[SUPPLIED DATA]:
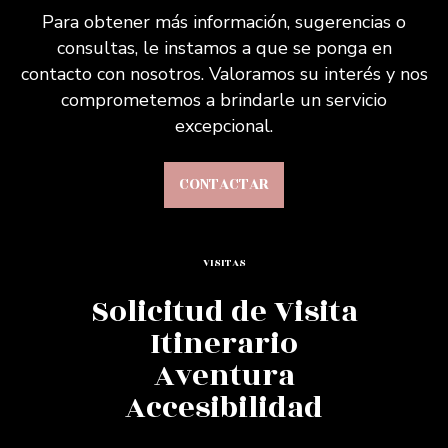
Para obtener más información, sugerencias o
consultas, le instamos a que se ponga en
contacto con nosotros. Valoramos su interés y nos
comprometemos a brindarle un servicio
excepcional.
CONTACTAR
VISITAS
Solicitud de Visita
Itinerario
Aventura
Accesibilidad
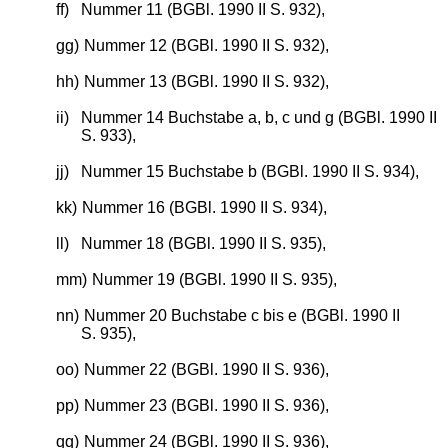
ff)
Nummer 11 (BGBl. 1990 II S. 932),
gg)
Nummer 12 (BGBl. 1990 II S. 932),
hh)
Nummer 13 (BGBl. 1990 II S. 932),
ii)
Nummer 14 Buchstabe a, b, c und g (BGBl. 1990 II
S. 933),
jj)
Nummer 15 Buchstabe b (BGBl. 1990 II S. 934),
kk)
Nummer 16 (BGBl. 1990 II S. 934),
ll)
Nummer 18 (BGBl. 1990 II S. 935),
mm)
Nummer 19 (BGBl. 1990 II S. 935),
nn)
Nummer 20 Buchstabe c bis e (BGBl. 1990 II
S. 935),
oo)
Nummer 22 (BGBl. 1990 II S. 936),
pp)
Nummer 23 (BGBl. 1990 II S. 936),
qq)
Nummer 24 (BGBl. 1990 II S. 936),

[WORK REQUEST]: Please return the span of lines above that opens with the one containing "Nummer 20 Buchstabe c bis e (BGBl. 1990 II" and closes with the final line, both included, exactly as written and nothing more.

[OUTPUT OF THE TASK]:
Nummer 20 Buchstabe c bis e (BGBl. 1990 II
S. 935),
oo)
Nummer 22 (BGBl. 1990 II S. 936),
pp)
Nummer 23 (BGBl. 1990 II S. 936),
qq)
Nummer 24 (BGBl. 1990 II S. 936),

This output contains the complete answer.